Figure 2.

Changes in the polarisation of circulating Tfh cells after yellow fever vaccination (a, b) PBMCs isolated before (day 0) and at the indicated time points after YF‐17D vaccination were analysed by flow cytometry (see Supplementary figure 1 for the gating strategy). Representative contour plots and quantification of frequencies of (a) cTfh cell subsets and (b) activated CD38⁺ cTfh cell subsets identified according to CXCR3 and CCR6 expression are shown for the indicated time points. (c) Frequencies of cytokine‐expressing CD38⁺ cTfh cells were measured by intracellular antibody staining after re‐stimulation ex vivo with PMA/ionomycin on day 14 after YF‐17D vaccination. (a, b) Pooled data from four independent experiments with 5 to 10 study participants each are presented as Tukey boxplots showing the median with the 25th and 75th percentile (n = 33) and whiskers and outliers calculated as highest and lowest observation below/above 1.5 times interquartile range.

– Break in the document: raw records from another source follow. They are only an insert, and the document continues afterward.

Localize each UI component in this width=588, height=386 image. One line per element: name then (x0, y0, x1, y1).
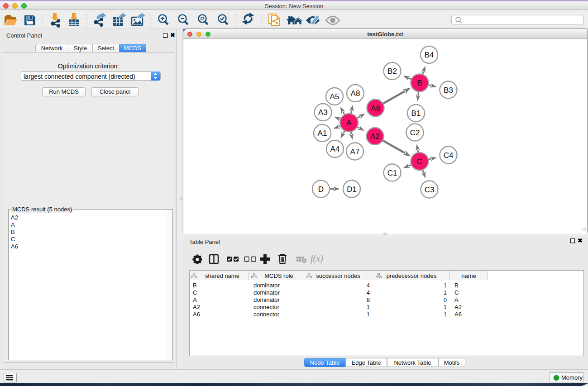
svg-text:B1: B1 (411, 109, 421, 118)
svg-text:A: A (346, 119, 352, 127)
svg-text:A2: A2 (370, 132, 380, 141)
svg-text:B3: B3 (444, 86, 453, 95)
svg-text:C2: C2 (410, 129, 420, 137)
svg-text:A5: A5 (330, 92, 339, 101)
svg-text:f(x): f(x) (311, 253, 323, 264)
svg-text:B: B (417, 79, 422, 87)
svg-text:D: D (318, 185, 324, 194)
svg-text:A7: A7 (350, 148, 360, 156)
svg-text:A6: A6 (371, 104, 380, 113)
svg-text:C: C (417, 157, 422, 166)
svg-text:C1: C1 (387, 169, 397, 177)
svg-text:A8: A8 (351, 89, 360, 98)
svg-text:A4: A4 (330, 145, 340, 153)
svg-text:D1: D1 (347, 185, 357, 194)
svg-text:B2: B2 (387, 67, 397, 76)
svg-text:B4: B4 (425, 51, 434, 59)
svg-text:C3: C3 (425, 186, 435, 194)
svg-text:A3: A3 (318, 108, 328, 117)
svg-text:A1: A1 (318, 129, 327, 138)
svg-text:C4: C4 (444, 151, 454, 160)
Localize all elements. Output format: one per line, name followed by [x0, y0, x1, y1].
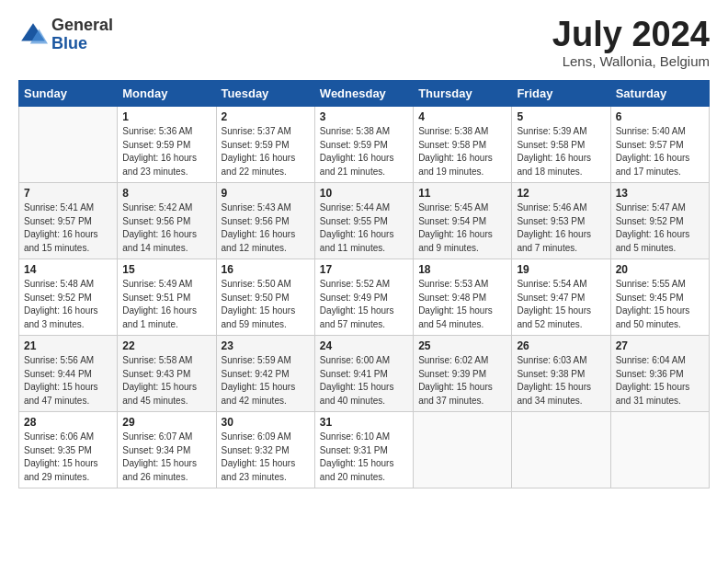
- day-info: Sunrise: 5:59 AM Sunset: 9:42 PM Dayligh…: [222, 354, 310, 408]
- day-number: 11: [418, 187, 506, 200]
- week-row-3: 14Sunrise: 5:48 AM Sunset: 9:52 PM Dayli…: [19, 259, 710, 336]
- day-info: Sunrise: 5:38 AM Sunset: 9:58 PM Dayligh…: [418, 125, 506, 178]
- day-cell: 17Sunrise: 5:52 AM Sunset: 9:49 PM Dayli…: [314, 259, 413, 336]
- day-number: 21: [24, 339, 112, 352]
- day-info: Sunrise: 5:50 AM Sunset: 9:50 PM Dayligh…: [222, 278, 310, 331]
- day-cell: 11Sunrise: 5:45 AM Sunset: 9:54 PM Dayli…: [414, 183, 512, 259]
- day-cell: 10Sunrise: 5:44 AM Sunset: 9:55 PM Dayli…: [314, 183, 413, 259]
- day-number: 18: [418, 263, 506, 276]
- day-cell: 5Sunrise: 5:39 AM Sunset: 9:58 PM Daylig…: [512, 107, 610, 183]
- day-number: 25: [418, 339, 506, 352]
- day-number: 14: [24, 263, 112, 276]
- day-info: Sunrise: 5:40 AM Sunset: 9:57 PM Dayligh…: [616, 125, 704, 178]
- day-cell: [414, 412, 512, 488]
- day-number: 8: [122, 187, 210, 200]
- week-row-1: 1Sunrise: 5:36 AM Sunset: 9:59 PM Daylig…: [19, 107, 710, 183]
- day-number: 16: [222, 263, 310, 276]
- day-number: 23: [222, 339, 310, 352]
- page-container: General Blue July 2024 Lens, Wallonia, B…: [0, 0, 728, 498]
- day-cell: 24Sunrise: 6:00 AM Sunset: 9:41 PM Dayli…: [314, 336, 413, 412]
- logo-blue: Blue: [51, 35, 113, 53]
- title-block: July 2024 Lens, Wallonia, Belgium: [552, 17, 710, 69]
- day-info: Sunrise: 5:49 AM Sunset: 9:51 PM Dayligh…: [122, 278, 210, 331]
- day-cell: 18Sunrise: 5:53 AM Sunset: 9:48 PM Dayli…: [414, 259, 512, 336]
- day-number: 30: [222, 416, 310, 429]
- day-cell: [610, 412, 709, 488]
- day-info: Sunrise: 6:03 AM Sunset: 9:38 PM Dayligh…: [517, 354, 605, 408]
- day-cell: 3Sunrise: 5:38 AM Sunset: 9:59 PM Daylig…: [314, 107, 413, 183]
- day-number: 28: [24, 416, 112, 429]
- day-cell: 30Sunrise: 6:09 AM Sunset: 9:32 PM Dayli…: [216, 412, 314, 488]
- day-cell: 4Sunrise: 5:38 AM Sunset: 9:58 PM Daylig…: [414, 107, 512, 183]
- day-info: Sunrise: 5:46 AM Sunset: 9:53 PM Dayligh…: [517, 201, 605, 255]
- day-number: 1: [122, 110, 210, 123]
- day-number: 22: [122, 339, 210, 352]
- day-number: 19: [517, 263, 605, 276]
- col-header-sunday: Sunday: [19, 81, 118, 107]
- day-info: Sunrise: 6:10 AM Sunset: 9:31 PM Dayligh…: [320, 431, 408, 484]
- day-info: Sunrise: 6:09 AM Sunset: 9:32 PM Dayligh…: [222, 431, 310, 484]
- day-number: 12: [517, 187, 605, 200]
- day-info: Sunrise: 5:48 AM Sunset: 9:52 PM Dayligh…: [24, 278, 112, 331]
- day-info: Sunrise: 6:02 AM Sunset: 9:39 PM Dayligh…: [418, 354, 506, 408]
- day-cell: 23Sunrise: 5:59 AM Sunset: 9:42 PM Dayli…: [216, 336, 314, 412]
- day-cell: 9Sunrise: 5:43 AM Sunset: 9:56 PM Daylig…: [216, 183, 314, 259]
- day-info: Sunrise: 5:58 AM Sunset: 9:43 PM Dayligh…: [122, 354, 210, 408]
- day-info: Sunrise: 5:53 AM Sunset: 9:48 PM Dayligh…: [418, 278, 506, 331]
- day-info: Sunrise: 6:06 AM Sunset: 9:35 PM Dayligh…: [24, 431, 112, 484]
- day-cell: 20Sunrise: 5:55 AM Sunset: 9:45 PM Dayli…: [610, 259, 709, 336]
- day-cell: 7Sunrise: 5:41 AM Sunset: 9:57 PM Daylig…: [19, 183, 118, 259]
- day-info: Sunrise: 5:56 AM Sunset: 9:44 PM Dayligh…: [24, 354, 112, 408]
- day-number: 31: [320, 416, 408, 429]
- day-info: Sunrise: 5:36 AM Sunset: 9:59 PM Dayligh…: [122, 125, 210, 178]
- day-info: Sunrise: 5:41 AM Sunset: 9:57 PM Dayligh…: [24, 201, 112, 255]
- day-number: 7: [24, 187, 112, 200]
- day-number: 13: [616, 187, 704, 200]
- day-info: Sunrise: 5:42 AM Sunset: 9:56 PM Dayligh…: [122, 201, 210, 255]
- day-info: Sunrise: 5:43 AM Sunset: 9:56 PM Dayligh…: [222, 201, 310, 255]
- day-info: Sunrise: 5:39 AM Sunset: 9:58 PM Dayligh…: [517, 125, 605, 178]
- day-number: 2: [222, 110, 310, 123]
- day-number: 24: [320, 339, 408, 352]
- col-header-monday: Monday: [118, 81, 216, 107]
- col-header-friday: Friday: [512, 81, 610, 107]
- day-cell: 31Sunrise: 6:10 AM Sunset: 9:31 PM Dayli…: [314, 412, 413, 488]
- day-number: 6: [616, 110, 704, 123]
- day-info: Sunrise: 5:38 AM Sunset: 9:59 PM Dayligh…: [320, 125, 408, 178]
- day-number: 10: [320, 187, 408, 200]
- day-cell: 22Sunrise: 5:58 AM Sunset: 9:43 PM Dayli…: [118, 336, 216, 412]
- day-info: Sunrise: 5:45 AM Sunset: 9:54 PM Dayligh…: [418, 201, 506, 255]
- day-number: 27: [616, 339, 704, 352]
- day-cell: 6Sunrise: 5:40 AM Sunset: 9:57 PM Daylig…: [610, 107, 709, 183]
- col-header-wednesday: Wednesday: [314, 81, 413, 107]
- page-header: General Blue July 2024 Lens, Wallonia, B…: [18, 17, 710, 69]
- col-header-saturday: Saturday: [610, 81, 709, 107]
- day-cell: [512, 412, 610, 488]
- day-info: Sunrise: 5:44 AM Sunset: 9:55 PM Dayligh…: [320, 201, 408, 255]
- day-cell: 28Sunrise: 6:06 AM Sunset: 9:35 PM Dayli…: [19, 412, 118, 488]
- logo-general: General: [51, 17, 113, 35]
- day-info: Sunrise: 6:07 AM Sunset: 9:34 PM Dayligh…: [122, 431, 210, 484]
- day-number: 17: [320, 263, 408, 276]
- day-cell: 14Sunrise: 5:48 AM Sunset: 9:52 PM Dayli…: [19, 259, 118, 336]
- header-row: SundayMondayTuesdayWednesdayThursdayFrid…: [19, 81, 710, 107]
- logo-text: General Blue: [51, 17, 113, 53]
- day-info: Sunrise: 5:47 AM Sunset: 9:52 PM Dayligh…: [616, 201, 704, 255]
- day-cell: 25Sunrise: 6:02 AM Sunset: 9:39 PM Dayli…: [414, 336, 512, 412]
- day-number: 20: [616, 263, 704, 276]
- col-header-thursday: Thursday: [414, 81, 512, 107]
- calendar-table: SundayMondayTuesdayWednesdayThursdayFrid…: [18, 80, 710, 488]
- day-number: 4: [418, 110, 506, 123]
- day-number: 5: [517, 110, 605, 123]
- day-info: Sunrise: 5:55 AM Sunset: 9:45 PM Dayligh…: [616, 278, 704, 331]
- day-cell: 21Sunrise: 5:56 AM Sunset: 9:44 PM Dayli…: [19, 336, 118, 412]
- day-number: 3: [320, 110, 408, 123]
- day-cell: 2Sunrise: 5:37 AM Sunset: 9:59 PM Daylig…: [216, 107, 314, 183]
- day-number: 29: [122, 416, 210, 429]
- day-cell: 8Sunrise: 5:42 AM Sunset: 9:56 PM Daylig…: [118, 183, 216, 259]
- logo-icon: [18, 20, 48, 50]
- day-cell: 16Sunrise: 5:50 AM Sunset: 9:50 PM Dayli…: [216, 259, 314, 336]
- day-info: Sunrise: 5:52 AM Sunset: 9:49 PM Dayligh…: [320, 278, 408, 331]
- day-cell: [19, 107, 118, 183]
- location: Lens, Wallonia, Belgium: [552, 53, 710, 69]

Data points below/above 1.5 times interquartile range are displayed individually. Statistical analysis was performed using RM one‐way ANOVA and Dunnett's multiple comparison analysis to compare indicated time points to day 0. *P < 0.0332, **P < 0.0021, ***P < 0.0002, ****P < 0.0001. (c) Representative data of one of four separately performed experiments are shown as mean and SEM, with each dot representing one donor (n = 6).